WORK REQUIRED:
From the first line to the last, copy the material exactly and leave the pictures out.

LISTED ENTRIES:
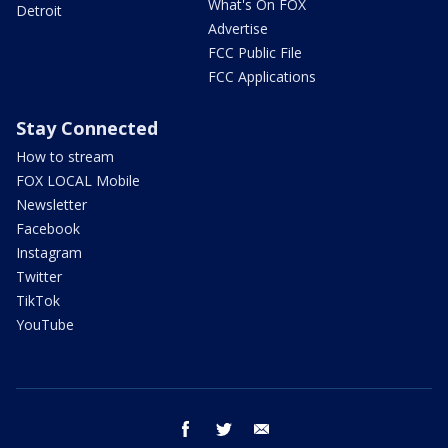
What's On FOX
Detroit
Advertise
FCC Public File
FCC Applications
Stay Connected
How to stream
FOX LOCAL Mobile
Newsletter
Facebook
Instagram
Twitter
TikTok
YouTube
facebook
twitter
email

RESPONSE:
What's On FOX
Detroit
Advertise
FCC Public File
FCC Applications
Stay Connected
How to stream
FOX LOCAL Mobile
Newsletter
Facebook
Instagram
Twitter
TikTok
YouTube
facebook
twitter
email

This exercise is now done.